| Given entries |

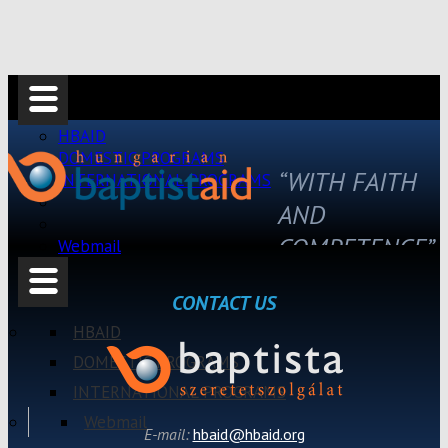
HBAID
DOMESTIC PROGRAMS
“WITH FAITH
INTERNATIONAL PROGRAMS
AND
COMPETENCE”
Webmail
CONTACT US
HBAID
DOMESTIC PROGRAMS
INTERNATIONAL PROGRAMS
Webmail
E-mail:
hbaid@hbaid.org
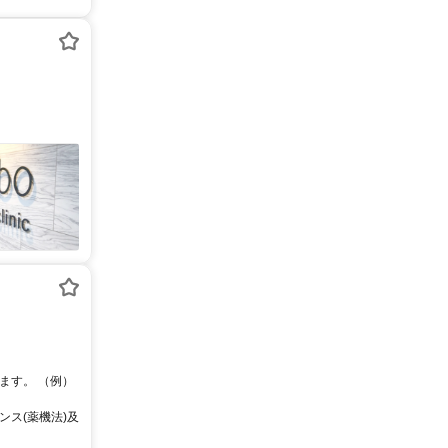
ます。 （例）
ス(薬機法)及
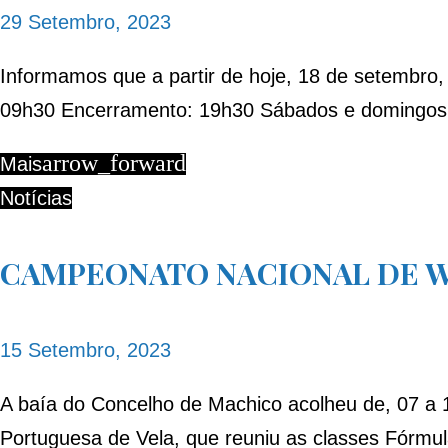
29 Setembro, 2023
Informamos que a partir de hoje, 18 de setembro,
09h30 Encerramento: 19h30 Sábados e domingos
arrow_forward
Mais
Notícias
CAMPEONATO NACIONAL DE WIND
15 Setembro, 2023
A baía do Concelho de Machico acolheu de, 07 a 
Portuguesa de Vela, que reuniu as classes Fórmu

| Exercise requirements |
Repeat all the records above exactly, leaving out any pictures.

| Task response |
HBAID
DOMESTIC PROGRAMS
“WITH FAITH
INTERNATIONAL PROGRAMS
AND
COMPETENCE”
Webmail
CONTACT US
HBAID
DOMESTIC PROGRAMS
INTERNATIONAL PROGRAMS
Webmail
E-mail:
hbaid@hbaid.org
ます。 （例）
ス(薬機法)及
29 Setembro, 2023
Informamos que a partir de hoje, 18 de setembro,
09h30 Encerramento: 19h30 Sábados e domingos
arrow_forward
Mais
Notícias
CAMPEONATO NACIONAL DE WIND
15 Setembro, 2023
A baía do Concelho de Machico acolheu de, 07 a 
Portuguesa de Vela, que reuniu as classes Fórmu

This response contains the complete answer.